Through USSD codes, a business called Stax has acquired a seed round of $2.2 million to help Africans buy airtime, send money, or move money between banks electronically. Anthemis Group, 500 Startups, Garuda Ventures and GAN Ventures also participated in the round, which was co-led by U.S.-based VC firms World Within Ventures and Noemis Ventures. USSD technology, which is primarily offline and primarily utilized by feature phones, has 850 million connections in a market where internet-enabled app-based banking can reach 300 million subscribers on the continent. Sub-Saharan Africa is the region where more than 90% of digital transactions are carried out using this technology, according to recent reports.

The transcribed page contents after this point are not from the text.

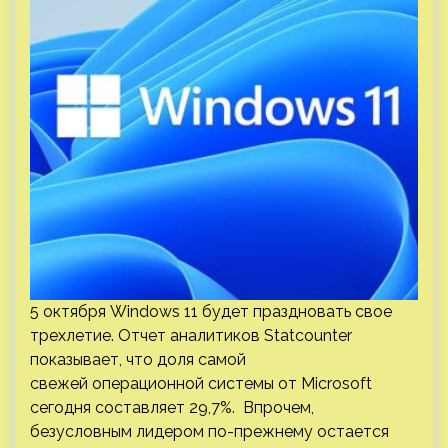
5 октября Windows 11 будет праздновать свое
трехлетие. Отчет аналитиков Statcounter
показывает, что доля самой
свежей операционной системы от Microsoft
сегодня составляет 29,7%. Впрочем,
безусловным лидером по-прежнему остается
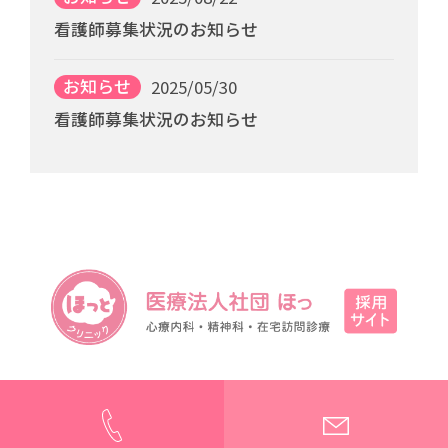
看護師募集状況のお知らせ
お知らせ
2025/05/30
看護師募集状況のお知らせ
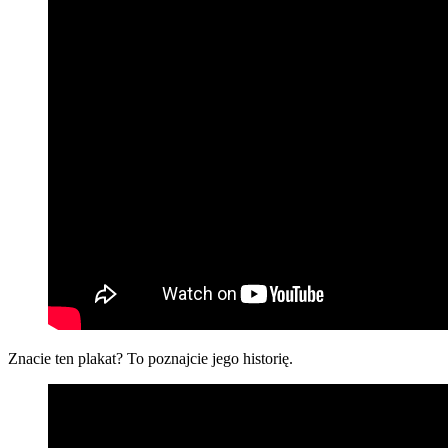
Znacie ten plakat? To poznajcie jego historię.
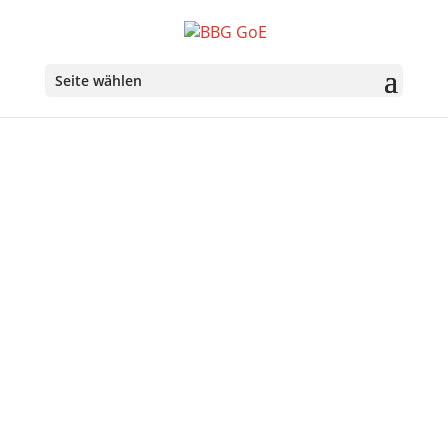
Seite wählen
Über uns
Ziele der Belgisch-Bayerischen Gesellschaft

Code-based transactions are facilitated by telecommunications providers and banks, which are the dominant players in this industry. Callers dial a specific service’s *737# access number and then follow a prompt asking if they want to send money, pay bills, check their account balance or any other feature. The bank or telecommunications company then fulfills the user’s request for that service, which may include any of these options. However, USSD has its own set of issues. If you’re a banking client in Nigeria, you’re likely to have three to five bank accounts, and while some people utilize bank apps or fintech platforms to conduct online transactions, others use the USSD codes. While learning one or two codes is easy for the former, memorizing five is a whole other ballgame.
This is where Stax comes in. As a result, the app users can access offline is able to execute transactions without dialing any USSD code thanks to the startup formed by Ben Lyon, Jess Shorland and David Kutalek. Stax’s goal here is to enhance the user experience.
You can access all of your bank accounts, mobile wallets, and crypto all in one app that doesn’t require mobile data. As CEO Lyon told TechCrunch, “we’re attempting to respond to the realization that you have around 300 million smartphone owners in Africa, who have a strong desire to transact via USSD instead of apps. They want to be offline, despite owning smartphones, and thus we’re developing for them. The sweet spot for Stax is right there. Stax claims to be a global team, with employees based in the United States, the United Kingdom, Nigeria, and Kenya working remotely. There are more than 100 banks and mobile money accounts accessible in Kenya, Uganda, Tanzania, Nigeria and Ghana for users to utilize in the six countries where it is fully supported.
It was released from beta testing in May of this year. When it launched, it had just 3,000 monthly active users. Since then, it has more than 170,000 customers, but only 40,000 are active monthly users. For all its simplicity and offline capabilities, experts have warned that USSD is vulnerable to attacks from hackers with a penchant to disclose sensitive information.. A lack of consistent data regulation is partly to blame for these problems, according to Lyon, who cites this as an example. “Compliance with all of the local requirements will be extremely tough for any company that wants to become pan-African. The only way to win that game, according to my opinion, is to play a different game,” he stated.
Stax only asks for permissions to send and view messages, access contacts, and make and manage phone calls when users download the program. In Lyon’s view, these phone calls are a form of permissionsage. Lyon claims that these permits don’t reveal any personal information about clients. Because of this, hackers cannot hurt users, do anything with stolen data, or shift money in the event of a hack.
It is our goal to learn as little as possible about each of our users; we don’t want to know any of their personally identifying information.” As a utility app for your money, “we’re never going to sell or cross-sell your data, we’re never going to try and target advertising specifically to you,” stressed the CEO of Stax.
With data-backed insights, Stax could’ve gotten advertising dollars from cross-selling. To compensate for its lack of revenue, the company plans on charging commissions from partner brands that provide additional services that its consumers can access through its app in the future. Before starting Stax, Lyon, Shorland, and Kutalek met in Kenya while working for several finance startups. They became friends and eventually founded Stax together. Kenyans utilize mobile money more than any other country in the world. While brainstorming for a new project, they realized that USSD rails may be optimized for future use cases by focusing on the technology underlying it.
“We discovered that nearly all of the continent’s digital banking services rely on USSD as their principal method of communication. To begin with, we asked ourselves, “How can we make USSD programmable and open it up so that one could effectively kind of screen scrape USSD services to construct new experiences?” Lyon explained.
Hover was the company’s first iteration. Developers may use it to create USSD rails apps because to its API platform. Stax, a universal money app on USSD rails for African customers, was created two years later as the platform failed to generate enough revenue from developers. As of this writing, Hover is still the parent firm. Stax intends to incorporate a self-custody crypto wallet starting with USDC so that customers can buy airtime when they dial non-financial codes in the course of their travel. After closing its Series A investment, Stax will be able to improve these features and expand its service area from 10 African countries to 50. Stax is also considering a move into emerging areas like South and Southeast Asia, where the use of USSD is common, Lyon said. But that’s a long way off.